You can read the documents and the entire post here.
A brilliant snippet from the AFSC post:
Several of the key players in the Arizona budget process have accepted contributions from lobbyists, political action committees (PACs) and other individuals/entities associated with for-profit prison corporations. For example:
Governor Brewer’s campaign manager and top advisor, Chuck Coughlin. Coughlin runs Highground Consulting, which lobbies for CCA in Arizona.
Paul Senseman, a CCA lobbyist, is also the “spokesman” for Brewer’s PAC
John Kavanagh, Chair of the House Appropriations Committee, has accepted numerous campaign contributions from lobbyists associated with the for-profit prison industry. Kavanagh was instrumental in the passage of the 2012 CJBRA.
House Speaker Andy Tobin has raked in thousands of dollars from lobbyists and others associated with three of the for-profit prison corporations currently bidding on contracts in Arizona. This includes donations from the CEO’s of both GEO Group and GEO Care, as well as the MTC PAC.
Suspecting that the “invisible hand of the market” was behind the effort to remove the cost and quality assessment requirements, muckraking journalist extraordinaire, Beau Hodai, sent a public records request to Kavanagh’s office seeking documents related to the drafting and passage of the budget bill. [Mr. Hodai, you may recall, was responsible for first revealing the links between CCA and the Governor’s office in relationship to SB1070 for In These Times.]
In response, Hodai received a two-paragraph letter, denying access to records relating to the bill and invoking “legislative privilege.” Because, after all, what good will it do to remove all accountability from the for-profit prison industry if snooping reporters can uncover records relating to influence working behind the scenes through public records law?
The timing of the repeal coincides with plans to award a new contract for 1,000 more for-profit prison beds. The contract for these beds is expected to be signed by September 1, 2012. Funding for the beds was approved in the same budget that removed the accountability provisions. Many have questioned the wisdom of building prisons we don’t need (the state’s prison population is decreasing) and can’t afford. After all, the state is barely beginning to come back from a crippling budget deficit. And where was Arizona supposed to find the funds for a massive prison expansion, anyway?
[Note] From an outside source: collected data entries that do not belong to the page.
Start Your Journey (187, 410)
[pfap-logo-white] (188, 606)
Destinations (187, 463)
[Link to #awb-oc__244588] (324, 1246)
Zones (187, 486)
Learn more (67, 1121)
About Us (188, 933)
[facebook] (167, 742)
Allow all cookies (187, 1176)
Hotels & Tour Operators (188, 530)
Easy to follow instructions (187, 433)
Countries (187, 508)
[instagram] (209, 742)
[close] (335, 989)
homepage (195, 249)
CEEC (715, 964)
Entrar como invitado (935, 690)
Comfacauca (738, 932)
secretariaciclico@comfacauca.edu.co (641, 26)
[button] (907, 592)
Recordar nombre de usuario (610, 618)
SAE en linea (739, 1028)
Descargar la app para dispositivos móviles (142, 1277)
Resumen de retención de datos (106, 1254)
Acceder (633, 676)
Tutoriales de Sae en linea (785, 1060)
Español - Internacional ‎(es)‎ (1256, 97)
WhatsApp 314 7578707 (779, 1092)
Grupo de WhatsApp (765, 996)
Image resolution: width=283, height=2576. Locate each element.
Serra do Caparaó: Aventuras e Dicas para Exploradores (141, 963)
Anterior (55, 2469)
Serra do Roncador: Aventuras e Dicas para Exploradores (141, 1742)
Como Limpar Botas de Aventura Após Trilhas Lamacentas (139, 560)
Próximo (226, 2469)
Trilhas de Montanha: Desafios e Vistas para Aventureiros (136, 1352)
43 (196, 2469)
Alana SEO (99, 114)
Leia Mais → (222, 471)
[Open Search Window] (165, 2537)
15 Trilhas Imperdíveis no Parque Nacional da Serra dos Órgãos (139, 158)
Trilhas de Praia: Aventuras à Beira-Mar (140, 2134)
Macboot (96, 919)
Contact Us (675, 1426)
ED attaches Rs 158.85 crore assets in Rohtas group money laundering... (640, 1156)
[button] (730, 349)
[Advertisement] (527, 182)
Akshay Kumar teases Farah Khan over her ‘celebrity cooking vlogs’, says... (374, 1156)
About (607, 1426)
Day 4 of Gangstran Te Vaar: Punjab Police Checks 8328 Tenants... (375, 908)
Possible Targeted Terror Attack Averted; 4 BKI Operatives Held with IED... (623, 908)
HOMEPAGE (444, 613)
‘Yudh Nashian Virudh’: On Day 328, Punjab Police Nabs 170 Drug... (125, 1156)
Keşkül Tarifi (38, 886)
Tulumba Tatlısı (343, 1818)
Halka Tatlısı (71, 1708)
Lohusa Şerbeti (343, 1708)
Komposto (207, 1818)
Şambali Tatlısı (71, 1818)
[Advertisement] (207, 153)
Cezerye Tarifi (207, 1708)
Soon after the budget passed, the answer was revealed: The legislature planned to pay for new prison beds by sweeping $50 million from a housing trust containing money from a settlement the federal government negotiated with big banks in the wake of the mortgage crisis. The monetary aid was intended for states to assist people impacted by foreclosures. So, essentially the legislature planned to pay for overpriced prisons we don’t need by stealing the money from victims of the housing crisis. Classy.
On May 24, 2012, The Arizona Center for Law in the Public Interest and the William E Morris Institute for Justice filed a lawsuit on behalf of distressed homeowners to prevent the transfer.
So, to recap, private prisons are a waste of money and everybody knows it. But because the corporations pour millions into lobbying and campaign donations, Arizona politicians have adjusted state law to “look the other way”— thus paving the way for future contracts unencumbered by pesky accountability measures and ensuring that the state budget will continue to bleed millions into corrections at the expense of education, health care and social services.